**THE PROBLEM:**
From the entries, copy each line that includes "status".

______________________________

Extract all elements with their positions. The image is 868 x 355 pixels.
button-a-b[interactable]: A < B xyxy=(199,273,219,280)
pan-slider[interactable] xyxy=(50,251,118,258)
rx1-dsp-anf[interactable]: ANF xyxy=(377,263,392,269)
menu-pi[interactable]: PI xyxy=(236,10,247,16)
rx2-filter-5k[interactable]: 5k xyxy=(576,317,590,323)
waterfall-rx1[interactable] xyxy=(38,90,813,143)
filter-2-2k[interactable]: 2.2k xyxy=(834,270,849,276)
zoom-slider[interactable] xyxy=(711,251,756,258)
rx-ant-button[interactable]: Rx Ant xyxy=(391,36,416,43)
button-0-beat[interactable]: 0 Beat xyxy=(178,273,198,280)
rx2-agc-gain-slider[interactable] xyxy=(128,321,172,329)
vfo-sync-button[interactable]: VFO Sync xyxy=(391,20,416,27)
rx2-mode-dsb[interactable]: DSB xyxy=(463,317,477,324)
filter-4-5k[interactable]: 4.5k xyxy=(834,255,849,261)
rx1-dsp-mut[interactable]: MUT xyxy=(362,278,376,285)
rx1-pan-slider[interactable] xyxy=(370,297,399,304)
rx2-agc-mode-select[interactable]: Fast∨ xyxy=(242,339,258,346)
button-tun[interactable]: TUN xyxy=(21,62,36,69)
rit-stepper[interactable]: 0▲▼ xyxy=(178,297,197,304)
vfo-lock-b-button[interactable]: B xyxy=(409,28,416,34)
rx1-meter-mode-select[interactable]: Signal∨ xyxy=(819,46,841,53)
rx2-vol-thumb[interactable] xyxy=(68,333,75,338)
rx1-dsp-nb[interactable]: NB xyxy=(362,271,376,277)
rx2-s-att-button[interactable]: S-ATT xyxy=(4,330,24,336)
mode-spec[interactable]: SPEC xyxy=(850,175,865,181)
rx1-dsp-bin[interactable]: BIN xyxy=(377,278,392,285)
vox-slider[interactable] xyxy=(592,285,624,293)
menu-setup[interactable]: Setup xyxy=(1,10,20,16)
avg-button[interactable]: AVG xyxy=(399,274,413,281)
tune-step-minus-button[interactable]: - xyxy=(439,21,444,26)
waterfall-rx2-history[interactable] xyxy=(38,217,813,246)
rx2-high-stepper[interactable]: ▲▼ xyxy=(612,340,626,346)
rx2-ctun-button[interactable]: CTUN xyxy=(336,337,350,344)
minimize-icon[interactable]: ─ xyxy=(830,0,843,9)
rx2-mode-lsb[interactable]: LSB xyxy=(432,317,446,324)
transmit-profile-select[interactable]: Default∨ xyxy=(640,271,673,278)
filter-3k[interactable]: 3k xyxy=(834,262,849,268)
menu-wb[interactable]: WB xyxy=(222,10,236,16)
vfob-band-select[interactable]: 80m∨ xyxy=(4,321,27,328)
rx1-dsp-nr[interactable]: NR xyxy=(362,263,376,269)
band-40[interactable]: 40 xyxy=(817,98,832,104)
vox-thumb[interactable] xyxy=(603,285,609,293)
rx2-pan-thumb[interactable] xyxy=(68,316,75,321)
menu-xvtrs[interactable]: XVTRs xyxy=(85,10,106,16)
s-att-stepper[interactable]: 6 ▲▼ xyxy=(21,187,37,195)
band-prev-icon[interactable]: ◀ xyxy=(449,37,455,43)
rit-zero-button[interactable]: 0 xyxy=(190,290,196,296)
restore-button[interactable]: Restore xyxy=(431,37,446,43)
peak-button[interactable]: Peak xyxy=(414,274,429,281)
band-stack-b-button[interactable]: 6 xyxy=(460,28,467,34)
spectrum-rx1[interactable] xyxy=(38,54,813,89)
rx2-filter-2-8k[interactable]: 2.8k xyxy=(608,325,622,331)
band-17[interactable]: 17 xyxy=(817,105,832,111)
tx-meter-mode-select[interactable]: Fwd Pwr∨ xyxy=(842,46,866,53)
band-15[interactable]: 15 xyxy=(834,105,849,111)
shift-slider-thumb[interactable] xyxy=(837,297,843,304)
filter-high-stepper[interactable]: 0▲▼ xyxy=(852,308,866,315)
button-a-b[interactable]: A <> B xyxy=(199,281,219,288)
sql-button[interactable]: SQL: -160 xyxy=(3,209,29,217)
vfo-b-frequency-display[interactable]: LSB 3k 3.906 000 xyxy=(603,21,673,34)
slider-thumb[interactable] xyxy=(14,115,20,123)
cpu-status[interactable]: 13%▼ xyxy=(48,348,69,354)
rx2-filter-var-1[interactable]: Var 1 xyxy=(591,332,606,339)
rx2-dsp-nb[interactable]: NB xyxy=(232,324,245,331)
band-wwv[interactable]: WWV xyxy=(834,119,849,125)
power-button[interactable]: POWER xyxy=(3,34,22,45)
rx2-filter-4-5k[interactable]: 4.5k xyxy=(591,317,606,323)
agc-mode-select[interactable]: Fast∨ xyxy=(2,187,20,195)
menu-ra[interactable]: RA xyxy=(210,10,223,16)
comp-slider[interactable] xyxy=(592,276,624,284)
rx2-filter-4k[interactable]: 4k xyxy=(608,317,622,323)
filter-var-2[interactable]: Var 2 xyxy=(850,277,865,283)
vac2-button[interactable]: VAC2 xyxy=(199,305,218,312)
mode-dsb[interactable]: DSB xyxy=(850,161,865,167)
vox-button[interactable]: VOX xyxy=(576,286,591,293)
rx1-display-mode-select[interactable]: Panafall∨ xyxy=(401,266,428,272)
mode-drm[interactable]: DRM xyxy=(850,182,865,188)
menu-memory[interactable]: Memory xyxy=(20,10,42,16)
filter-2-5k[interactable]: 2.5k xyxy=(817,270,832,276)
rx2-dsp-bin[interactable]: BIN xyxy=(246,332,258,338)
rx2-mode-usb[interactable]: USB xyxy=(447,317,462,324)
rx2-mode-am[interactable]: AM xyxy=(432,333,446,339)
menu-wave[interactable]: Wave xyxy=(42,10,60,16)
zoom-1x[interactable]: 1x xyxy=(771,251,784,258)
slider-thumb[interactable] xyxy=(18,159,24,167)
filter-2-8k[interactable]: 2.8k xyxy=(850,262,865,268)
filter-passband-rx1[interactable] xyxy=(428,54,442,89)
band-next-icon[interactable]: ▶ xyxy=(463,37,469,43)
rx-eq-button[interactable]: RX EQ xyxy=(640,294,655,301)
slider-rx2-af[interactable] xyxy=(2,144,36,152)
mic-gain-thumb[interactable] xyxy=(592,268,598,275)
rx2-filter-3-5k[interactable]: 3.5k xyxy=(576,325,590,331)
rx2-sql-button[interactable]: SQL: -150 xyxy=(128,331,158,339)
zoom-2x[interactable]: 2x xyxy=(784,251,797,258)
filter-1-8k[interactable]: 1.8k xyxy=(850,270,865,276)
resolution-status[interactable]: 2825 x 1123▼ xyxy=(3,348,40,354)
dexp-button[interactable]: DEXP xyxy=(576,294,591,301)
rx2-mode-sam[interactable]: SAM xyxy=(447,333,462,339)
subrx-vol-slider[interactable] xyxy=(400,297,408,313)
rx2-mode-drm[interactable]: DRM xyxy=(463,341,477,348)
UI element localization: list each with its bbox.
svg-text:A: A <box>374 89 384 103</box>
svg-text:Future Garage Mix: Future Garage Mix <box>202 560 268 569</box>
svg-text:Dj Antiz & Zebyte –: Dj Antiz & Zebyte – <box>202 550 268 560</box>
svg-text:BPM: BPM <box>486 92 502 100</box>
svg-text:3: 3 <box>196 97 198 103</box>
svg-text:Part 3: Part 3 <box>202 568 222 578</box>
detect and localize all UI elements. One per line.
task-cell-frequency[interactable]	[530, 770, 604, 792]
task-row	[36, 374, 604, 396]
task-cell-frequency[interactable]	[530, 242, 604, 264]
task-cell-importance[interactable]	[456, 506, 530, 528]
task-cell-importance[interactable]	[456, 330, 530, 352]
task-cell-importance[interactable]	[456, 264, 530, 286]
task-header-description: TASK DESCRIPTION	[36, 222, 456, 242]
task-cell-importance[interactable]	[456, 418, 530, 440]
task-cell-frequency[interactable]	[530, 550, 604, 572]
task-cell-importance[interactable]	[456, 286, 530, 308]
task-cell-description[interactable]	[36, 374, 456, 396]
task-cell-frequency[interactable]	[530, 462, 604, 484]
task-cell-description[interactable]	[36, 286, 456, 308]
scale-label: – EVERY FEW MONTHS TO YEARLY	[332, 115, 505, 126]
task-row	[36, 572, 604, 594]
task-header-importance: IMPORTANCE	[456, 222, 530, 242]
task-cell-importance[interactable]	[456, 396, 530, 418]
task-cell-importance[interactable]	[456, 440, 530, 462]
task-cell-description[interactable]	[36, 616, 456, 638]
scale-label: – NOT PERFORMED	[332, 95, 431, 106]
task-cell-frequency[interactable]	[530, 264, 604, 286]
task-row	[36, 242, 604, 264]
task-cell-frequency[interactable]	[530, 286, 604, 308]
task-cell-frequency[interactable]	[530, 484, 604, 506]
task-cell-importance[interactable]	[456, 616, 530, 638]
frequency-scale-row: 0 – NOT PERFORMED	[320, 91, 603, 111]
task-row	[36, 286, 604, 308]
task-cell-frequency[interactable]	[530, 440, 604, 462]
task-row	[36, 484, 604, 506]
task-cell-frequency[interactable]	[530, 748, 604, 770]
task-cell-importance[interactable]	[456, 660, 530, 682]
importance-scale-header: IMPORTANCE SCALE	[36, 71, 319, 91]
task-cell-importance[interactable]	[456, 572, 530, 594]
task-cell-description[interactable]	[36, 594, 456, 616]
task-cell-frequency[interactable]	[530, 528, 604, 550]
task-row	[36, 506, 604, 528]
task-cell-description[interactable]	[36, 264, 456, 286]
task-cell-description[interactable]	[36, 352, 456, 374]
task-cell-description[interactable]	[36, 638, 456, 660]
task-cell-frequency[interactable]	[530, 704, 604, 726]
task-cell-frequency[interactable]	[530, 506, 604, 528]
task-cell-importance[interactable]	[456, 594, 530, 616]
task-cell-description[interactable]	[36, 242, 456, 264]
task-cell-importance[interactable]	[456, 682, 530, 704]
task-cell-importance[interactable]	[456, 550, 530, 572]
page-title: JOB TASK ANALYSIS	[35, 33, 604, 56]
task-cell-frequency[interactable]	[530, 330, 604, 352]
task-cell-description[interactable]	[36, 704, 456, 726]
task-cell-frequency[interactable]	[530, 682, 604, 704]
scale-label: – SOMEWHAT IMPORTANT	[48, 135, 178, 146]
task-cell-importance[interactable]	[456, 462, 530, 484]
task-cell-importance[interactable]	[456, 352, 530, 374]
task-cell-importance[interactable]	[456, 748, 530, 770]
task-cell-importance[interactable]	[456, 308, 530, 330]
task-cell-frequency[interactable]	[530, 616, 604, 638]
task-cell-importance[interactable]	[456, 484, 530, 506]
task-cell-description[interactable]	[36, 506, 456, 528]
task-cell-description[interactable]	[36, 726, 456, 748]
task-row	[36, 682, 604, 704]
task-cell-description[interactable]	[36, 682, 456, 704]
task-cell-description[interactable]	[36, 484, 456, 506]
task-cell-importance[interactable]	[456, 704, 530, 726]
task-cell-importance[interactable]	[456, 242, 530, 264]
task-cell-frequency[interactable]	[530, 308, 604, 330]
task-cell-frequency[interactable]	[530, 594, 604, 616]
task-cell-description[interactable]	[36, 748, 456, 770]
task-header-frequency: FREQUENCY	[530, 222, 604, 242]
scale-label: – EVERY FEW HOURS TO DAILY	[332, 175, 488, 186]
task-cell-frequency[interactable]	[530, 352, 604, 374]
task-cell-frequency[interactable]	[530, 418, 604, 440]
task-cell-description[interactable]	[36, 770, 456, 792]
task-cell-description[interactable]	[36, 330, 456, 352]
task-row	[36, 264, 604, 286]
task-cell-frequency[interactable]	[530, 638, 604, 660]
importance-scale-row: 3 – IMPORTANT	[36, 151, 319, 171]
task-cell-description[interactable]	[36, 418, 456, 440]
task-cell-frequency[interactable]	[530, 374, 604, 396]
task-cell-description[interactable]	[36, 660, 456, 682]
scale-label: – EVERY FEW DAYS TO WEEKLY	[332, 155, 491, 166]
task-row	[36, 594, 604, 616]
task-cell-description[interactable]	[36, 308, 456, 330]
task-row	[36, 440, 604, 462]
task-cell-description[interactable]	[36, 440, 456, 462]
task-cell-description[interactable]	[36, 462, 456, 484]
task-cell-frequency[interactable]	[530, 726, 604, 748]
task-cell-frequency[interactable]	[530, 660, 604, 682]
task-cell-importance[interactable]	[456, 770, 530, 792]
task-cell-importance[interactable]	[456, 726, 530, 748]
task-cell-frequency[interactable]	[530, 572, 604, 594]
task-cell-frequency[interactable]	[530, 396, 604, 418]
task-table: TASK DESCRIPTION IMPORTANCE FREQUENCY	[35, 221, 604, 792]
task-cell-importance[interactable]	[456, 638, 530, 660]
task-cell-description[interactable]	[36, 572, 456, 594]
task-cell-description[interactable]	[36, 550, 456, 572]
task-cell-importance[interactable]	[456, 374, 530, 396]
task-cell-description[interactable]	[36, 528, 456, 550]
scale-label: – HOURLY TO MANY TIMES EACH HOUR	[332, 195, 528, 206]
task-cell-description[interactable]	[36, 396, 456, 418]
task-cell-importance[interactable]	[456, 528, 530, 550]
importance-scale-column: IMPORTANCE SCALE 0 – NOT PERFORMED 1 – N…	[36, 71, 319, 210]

______________________________

**WRITTEN RESPONSE:**
cpu-status[interactable]: 13%▼ xyxy=(48,348,69,354)
resolution-status[interactable]: 2825 x 1123▼ xyxy=(3,348,40,354)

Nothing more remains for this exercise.